▸ **TASK BRIEF**
Quote all of the data below exactly, please.

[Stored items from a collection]
┄┄┄┄┄┄

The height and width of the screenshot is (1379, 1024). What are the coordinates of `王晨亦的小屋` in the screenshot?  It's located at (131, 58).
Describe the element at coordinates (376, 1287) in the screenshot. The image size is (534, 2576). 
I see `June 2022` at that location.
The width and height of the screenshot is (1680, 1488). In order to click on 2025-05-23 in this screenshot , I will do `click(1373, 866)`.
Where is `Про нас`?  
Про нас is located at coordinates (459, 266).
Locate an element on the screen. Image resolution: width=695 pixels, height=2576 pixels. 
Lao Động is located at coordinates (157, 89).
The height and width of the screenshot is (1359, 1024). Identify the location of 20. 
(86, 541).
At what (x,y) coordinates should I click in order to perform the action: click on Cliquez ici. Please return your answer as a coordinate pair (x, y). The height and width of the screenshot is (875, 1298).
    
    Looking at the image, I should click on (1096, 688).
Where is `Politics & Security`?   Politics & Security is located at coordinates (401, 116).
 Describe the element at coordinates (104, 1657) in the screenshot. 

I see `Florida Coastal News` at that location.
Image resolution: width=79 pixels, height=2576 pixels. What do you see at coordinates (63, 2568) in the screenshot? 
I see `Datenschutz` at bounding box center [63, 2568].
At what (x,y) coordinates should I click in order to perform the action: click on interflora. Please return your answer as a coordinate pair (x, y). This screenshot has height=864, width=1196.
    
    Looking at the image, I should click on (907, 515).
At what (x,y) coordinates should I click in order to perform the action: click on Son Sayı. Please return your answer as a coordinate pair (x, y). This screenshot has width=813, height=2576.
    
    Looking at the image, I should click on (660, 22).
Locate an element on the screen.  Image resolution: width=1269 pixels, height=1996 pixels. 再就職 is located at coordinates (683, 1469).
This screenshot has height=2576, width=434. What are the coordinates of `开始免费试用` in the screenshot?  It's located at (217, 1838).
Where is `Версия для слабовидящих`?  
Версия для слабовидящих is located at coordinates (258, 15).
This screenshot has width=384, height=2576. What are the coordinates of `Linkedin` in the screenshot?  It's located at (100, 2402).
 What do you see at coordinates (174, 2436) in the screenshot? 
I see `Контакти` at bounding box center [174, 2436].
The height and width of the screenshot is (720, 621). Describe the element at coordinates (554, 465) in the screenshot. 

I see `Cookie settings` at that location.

┄┄┄┄┄┄

▸ **SOLUTION TO THIS TASK**
The height and width of the screenshot is (1379, 1024). What are the coordinates of `王晨亦的小屋` in the screenshot?  It's located at (131, 58).
Describe the element at coordinates (376, 1287) in the screenshot. The image size is (534, 2576). 
I see `June 2022` at that location.
The width and height of the screenshot is (1680, 1488). In order to click on 2025-05-23 in this screenshot , I will do `click(1373, 866)`.
Where is `Про нас`?  
Про нас is located at coordinates (459, 266).
Locate an element on the screen. Image resolution: width=695 pixels, height=2576 pixels. 
Lao Động is located at coordinates (157, 89).
The height and width of the screenshot is (1359, 1024). Identify the location of 20. 
(86, 541).
At what (x,y) coordinates should I click in order to perform the action: click on Cliquez ici. Please return your answer as a coordinate pair (x, y). The height and width of the screenshot is (875, 1298).
    
    Looking at the image, I should click on (1096, 688).
Where is `Politics & Security`?   Politics & Security is located at coordinates (401, 116).
 Describe the element at coordinates (104, 1657) in the screenshot. 

I see `Florida Coastal News` at that location.
Image resolution: width=79 pixels, height=2576 pixels. What do you see at coordinates (63, 2568) in the screenshot? 
I see `Datenschutz` at bounding box center [63, 2568].
At what (x,y) coordinates should I click in order to perform the action: click on interflora. Please return your answer as a coordinate pair (x, y). This screenshot has height=864, width=1196.
    
    Looking at the image, I should click on (907, 515).
At what (x,y) coordinates should I click in order to perform the action: click on Son Sayı. Please return your answer as a coordinate pair (x, y). This screenshot has width=813, height=2576.
    
    Looking at the image, I should click on (660, 22).
Locate an element on the screen.  Image resolution: width=1269 pixels, height=1996 pixels. 再就職 is located at coordinates (683, 1469).
This screenshot has height=2576, width=434. What are the coordinates of `开始免费试用` in the screenshot?  It's located at (217, 1838).
Where is `Версия для слабовидящих`?  
Версия для слабовидящих is located at coordinates (258, 15).
This screenshot has width=384, height=2576. What are the coordinates of `Linkedin` in the screenshot?  It's located at (100, 2402).
 What do you see at coordinates (174, 2436) in the screenshot? 
I see `Контакти` at bounding box center [174, 2436].
The height and width of the screenshot is (720, 621). Describe the element at coordinates (554, 465) in the screenshot. 

I see `Cookie settings` at that location.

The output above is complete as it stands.